On my 2019 return trip to Israel, observing its political-moral scene was a painful reminder of why I left the country 40 years prior. Back then, I knew I had to leave, as it was clear to me that staying in Israel and bearing witness to the immoral occupation would corrupt me as well. This was a consequence I refused to pay. As Dissonance Theory explains, when there is an inconsistency or discrepancy in people’s minds between attitudes and behaviors it is most likely that the attitude will change to accommodate the behavior. People tend to adjust their ideology to their behavior and not vice versa. Sadly enough, this is, indeed, what seems to take place in Israel today.
A tragic example is of an Israeli teenager girl who was brutally murdered in August 2019 by a homemade bomb that exploded at a natural spring. She was visiting this spring not far from her home in a settlement in the West Bank. Government officials declared it an act of terrorism. A local rabbi, declared her “a martyr,” calling on God “to avenge her death.” There was barely any mention of the greater context.
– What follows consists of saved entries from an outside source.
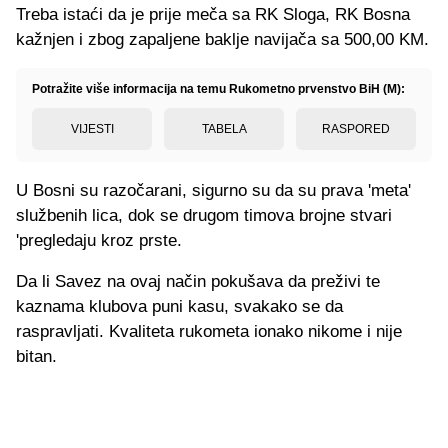
Treba istaći da je prije meča sa RK Sloga, RK Bosna
kažnjen i zbog zapaljene baklje navijača sa 500,00 KM.
Potražite više informacija na temu Rukometno prvenstvo BiH (M):
VIJESTI
TABELA
RASPORED
U Bosni su razočarani, sigurno su da su prava 'meta'
službenih lica, dok se drugom timova brojne stvari
'pregledaju kroz prste.
Da li Savez na ovaj način pokušava da preživi te
kaznama klubova puni kasu, svakako se da
raspravljati. Kvaliteta rukometa ionako nikome i nije
bitan.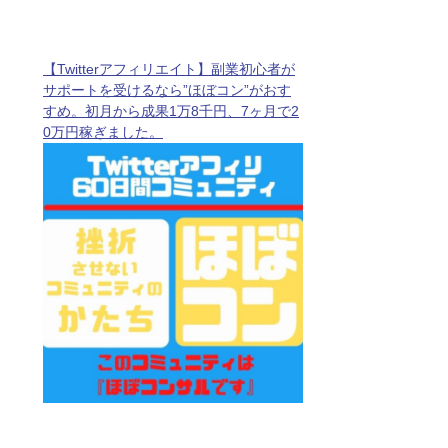
【Twitterアフィリエイト】副業初心者が
サポートを受けるなら”ほぼコン”がおす
すめ。初月から成果1万8千円、7ヶ月で2
0万円稼ぎました。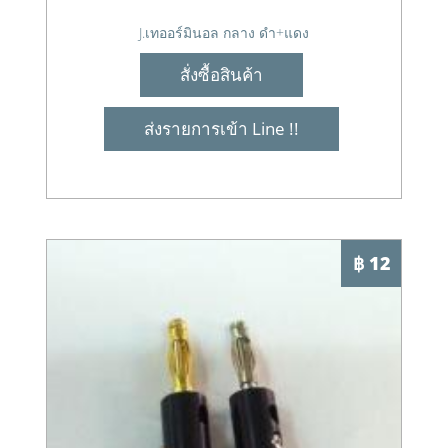
J.เทออร์มินอล กลาง ดำ+แดง
สั่งซื้อสินค้า
ส่งรายการเข้า Line !!
฿ 12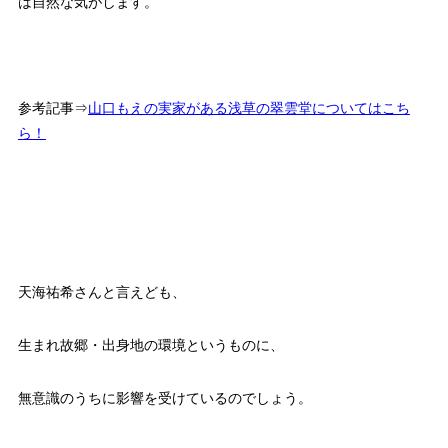
は自然な気がします。
参考記事⇒
山口もえの実家がある浅草の翠雲堂についてはこち
ら！
天海祐希さんと言えども、
生まれ故郷・出身地の環境というものに、
無意識のうちに影響を受けているのでしょう。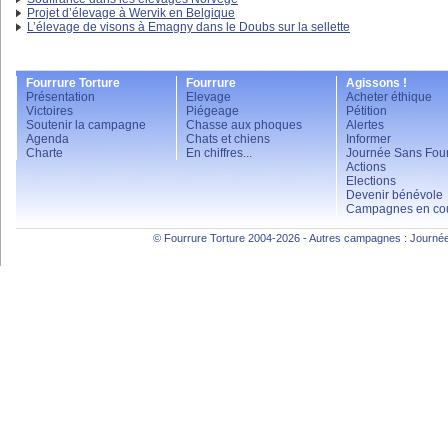
Projet d’élevage à Wervik en Belgique
L’élevage de visons à Emagny dans le Doubs sur la sellette
Fourrure Torture
Fourrure
Agissons !
Présentation
Elevage
Acheter éthique
Victoires
Piégeage
Pétition
Soutenir la campagne
Chasse aux phoques
Alertes
Agenda
Chats et chiens
Informer
Charte
En chiffres...
Journée Sans Four
Actions
Elections
Devenir bénévole
Campagnes en co
© Fourrure Torture 2004-2026 - Autres campagnes :
Journée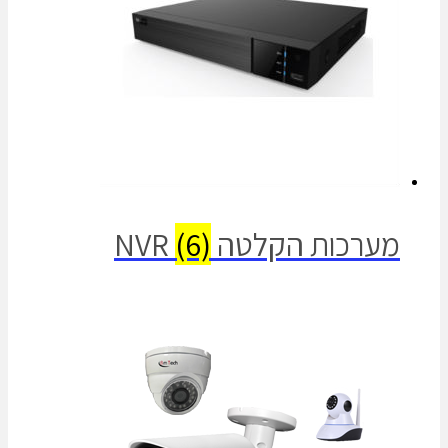
מערכות הקלטה NVR
(6)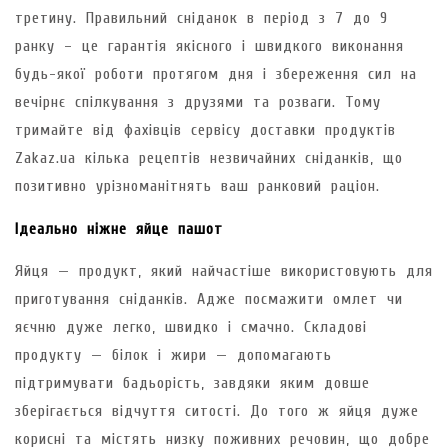
третину. Правильний сніданок в період з 7 до 9
ранку – це гарантія якісного і швидкого виконання
будь-якої роботи протягом дня і збереження сил на
вечірнє спілкування з друзями та розваги. Тому
тримайте від фахівців сервісу доставки продуктів
Zakaz.ua кілька рецептів незвичайних сніданків, що
позитивно урізноманітнять ваш ранковий раціон.
Ідеально ніжне яйце пашот
Яйця — продукт, який найчастіше використовують для
приготування сніданків. Адже посмажити омлет чи
яєчню дуже легко, швидко і смачно. Складові
продукту — білок і жири — допомагають
підтримувати бадьорість, завдяки яким довше
зберігається відчуття ситості. До того ж яйця дуже
корисні та містять низку поживних речовин, що добре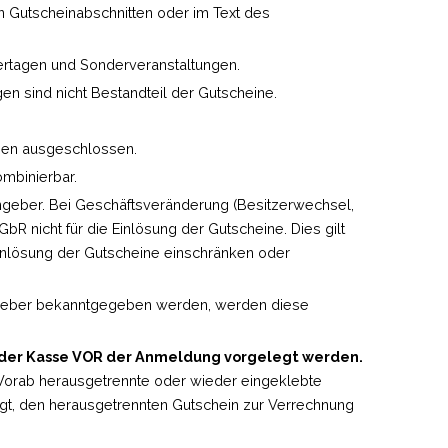
Gutscheinabschnitten oder im Text des
ertagen und Sonderveranstaltungen.
n sind nicht Bestandteil der Gutscheine.
inen ausgeschlossen.
ombinierbar.
ingeber. Bei Geschäftsveränderung (Besitzerwechsel,
bR nicht für die Einlösung der Gutscheine. Dies gilt
inlösung der Gutscheine einschränken oder
eingeber bekanntgegeben werden, werden diese
der Kasse VOR der Anmeldung vorgelegt werden.
Vorab herausgetrennte oder wieder eingeklebte
tigt, den herausgetrennten Gutschein zur Verrechnung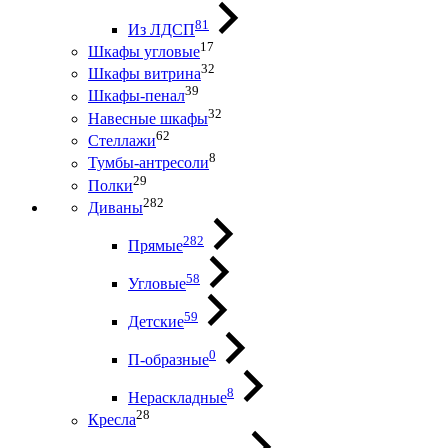
81
Из ЛДСП
17
Шкафы угловые
32
Шкафы витрина
39
Шкафы-пенал
32
Навесные шкафы
62
Стеллажи
8
Тумбы-антресоли
29
Полки
282
Диваны
282
Прямые
58
Угловые
59
Детские
0
П-образные
8
Нераскладные
28
Кресла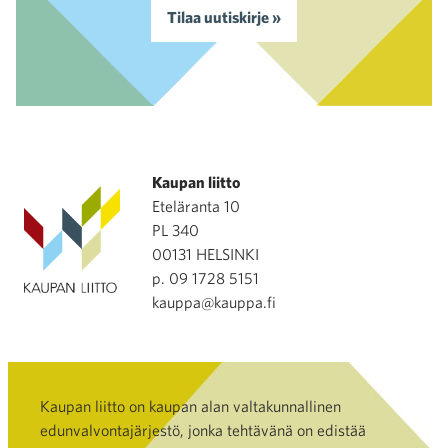
Tilaa uutiskirje »
Kaupan liitto
Eteläranta 10
PL 340
00131 HELSINKI
p. 09 1728 5151
kauppa@kauppa.fi
Kaupan liitto on kaupan alan valtakunnallinen
edunvalvontajärjestö, jonka tehtävänä on edistää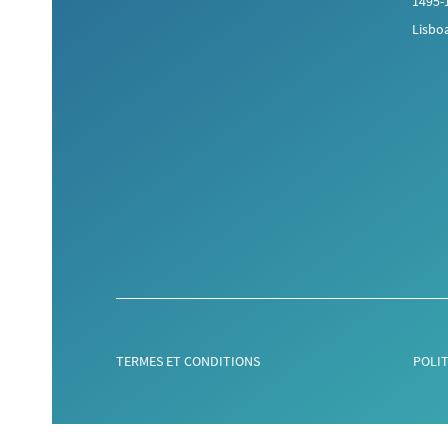
1495-
Lisbo
TERMES ET CONDITIONS
POLI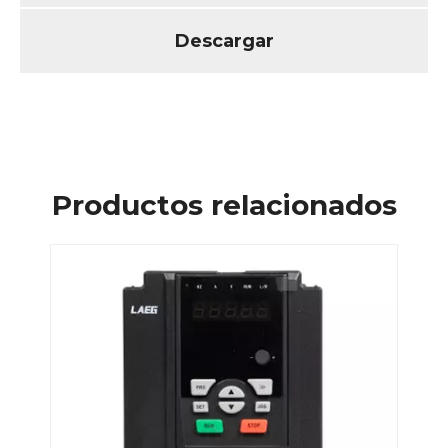
Descargar
Productos relacionados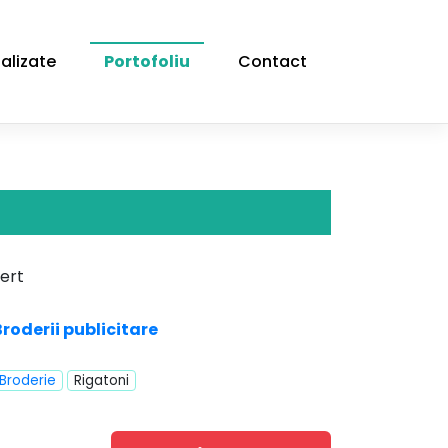
alizate
Portofoliu
Contact
ert
Broderii publicitare
Broderie
Rigatoni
The fact that the young woman was part of the occupation, living in a settlement built on military-conquered Palestinian land in the occupied territory of the West bank was barely uttered.
I decided to conduct an experiment, asking people first what they thought about “the girl who was recently murdered in the West Bank” and asking others (a second group in the ‘experiment’) for their thoughts about “the settler-girl who was recently murdered in the West Bank”. Almost unanimously, people in the second group objected to my referring to her as a settler, accusing me of “justifying her murder.” I definitely did not justify the murder; all I was doing was simply putting the murder in context. I think that sadly enough, most Israelis, even the ones that lean to the left, after 50 years of occupation (as predicted by the dissonance theory) have lost track of the context—the oppressive, inhuman, murderous immoral occupation of the West Bank.